UniZero: Generalized and Efficient Planning with Scalable Latent World Models (2406.10667v1)

Abstract: Learning predictive world models is essential for enhancing the planning capabilities of reinforcement learning agents. Notably, the MuZero-style algorithms, based on the value equivalence principle and Monte Carlo Tree Search (MCTS), have achieved superhuman performance in various domains. However, in environments that require capturing long-term dependencies, MuZero's performance deteriorates rapidly. We identify that this is partially due to the \textit{entanglement} of latent representations with historical information, which results in incompatibility with the auxiliary self-supervised state regularization. To overcome this limitation, we present \textit{UniZero}, a novel approach that \textit{disentangles} latent states from implicit latent history using a transformer-based latent world model. By concurrently predicting latent dynamics and decision-oriented quantities conditioned on the learned latent history, UniZero enables joint optimization of the long-horizon world model and policy, facilitating broader and more efficient planning in latent space. We demonstrate that UniZero, even with single-frame inputs, matches or surpasses the performance of MuZero-style algorithms on the Atari 100k benchmark. Furthermore, it significantly outperforms prior baselines in benchmarks that require long-term memory. Lastly, we validate the effectiveness and scalability of our design choices through extensive ablation studies, visual analyses, and multi-task learning results. The code is available at \textcolor{magenta}{https://github.com/opendilab/LightZero}.

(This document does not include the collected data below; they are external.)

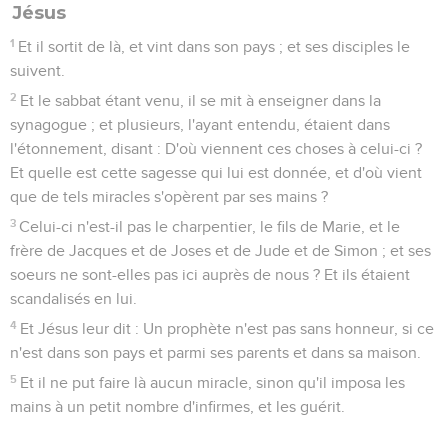
Jésus
1
Et il sortit de là, et vint dans son pays ; et ses disciples le
suivent.
2
Et le sabbat étant venu, il se mit à enseigner dans la
synagogue ; et plusieurs, l'ayant entendu, étaient dans
l'étonnement, disant : D'où viennent ces choses à celui-ci ?
Et quelle est cette sagesse qui lui est donnée, et d'où vient
que de tels miracles s'opèrent par ses mains ?
3
Celui-ci n'est-il pas le charpentier, le fils de Marie, et le
frère de Jacques et de Joses et de Jude et de Simon ; et ses
soeurs ne sont-elles pas ici auprès de nous ? Et ils étaient
scandalisés en lui.
4
Et Jésus leur dit : Un prophète n'est pas sans honneur, si ce
n'est dans son pays et parmi ses parents et dans sa maison.
5
Et il ne put faire là aucun miracle, sinon qu'il imposa les
mains à un petit nombre d'infirmes, et les guérit.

• The paper proposes UniZero, which disentangles latent states from historical data to handle long-term dependencies more effectively.
• UniZero employs a transformer-based latent model and joint optimization that outperforms MuZero on benchmarks like Atari 100k.
• The approach integrates efficient MCTS-based planning with backward memory, demonstrating significant performance gains in challenging RL environments.

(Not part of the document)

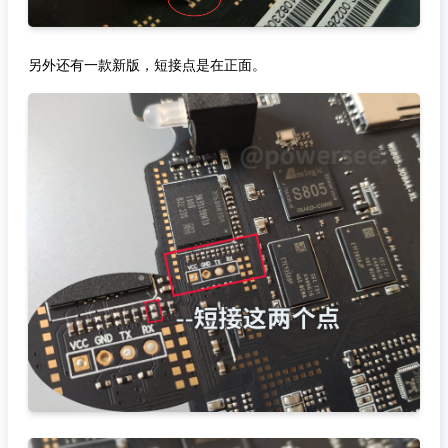
另外还有一款新版，短接点是在正面。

Overview of UniZero: Generalized and Efficient Planning with Scalable Latent World Models

The paper "UniZero: Generalized and Efficient Planning with Scalable Latent World Models" introduces a novel approach to enhancing planning capabilities in reinforcement learning (RL) agents. The authors identify limitations in MuZero-style algorithms, particularly concerning scenarios that require accommodating long-term dependencies. To address these challenges, the paper proposes UniZero, a methodology employing a transformer-based latent world model.

Key Contributions

1. Identification of Limitations in MuZero: The research highlights two key issues in MuZero-style architectures. Firstly, there is an entanglement of latent representations with historical information, which complicates the separation of current state features from past interactions. Secondly, such architectures fail to fully utilize trajectory data during training, inhibiting optimal performance in environments necessitating long-term dependencies.
2. Introduction of UniZero: UniZero leverages a transformer-based latent model to disentangle latent states from historical information. This disentanglement allows the model to utilize the entire trajectory during training, providing more effective state regularization and mitigating issues identified in previous works.
3. Empirical Validation: The effectiveness of UniZero is confirmed through rigorous experimentation. In the Atari 100k benchmark, UniZero, even when using single-frame inputs, performs comparably or superiorly to MuZero-style architectures using four consecutive frames. Moreover, in benchmarks requiring long-term memory, UniZero significantly outpaces existing baselines.

Methods and Results

• Transformer-Based Model: The authors employ a transformer backbone, enhancing the model's ability to address environments with long-term memory requirements, such as those encountered in partially observable Markov decision processes (POMDPs).
• Joint Optimization: UniZero simultaneously optimizes the world model and policy, contrasting with the two-stage learning paradigm found in many other frameworks. This unified approach helps maintain consistency between model and policy learning.
• MCTS Integration: By augmenting backward memory capabilities with efficient MCTS-based forward planning, UniZero demonstrates enhanced scalability and efficiency across several benchmarks.

The paper validates UniZero’s effectiveness through intensive experimentation. The model demonstrates an impressive capability to handle both short- and long-term dependencies, outperforming baselines in 17 out of 26 games in the Atari 100k benchmark.

Implications and Future Directions

UniZero represents a significant stride towards more generalized and adaptable RL systems. Its ability to effectively model both short- and long-term dependencies points to its potential as a foundational framework for decision-making tasks that require sophisticated planning capabilities.

Future work could explore domain-specific optimization techniques to further refine the attention mechanisms within the transformer architecture. Moreover, extending the research into multi-task learning setups could unlock even broader applications, making UniZero a versatile tool in the arsenal of AI researchers. Additionally, integrating innovations like optimized attention mechanisms might enhance UniZero's applicability in even more complex environments.

In conclusion, UniZero effectively addresses key limitations in prior RL architectures, presenting robust solutions that enhance both theoretical understanding and practical application of latent world models in AI research.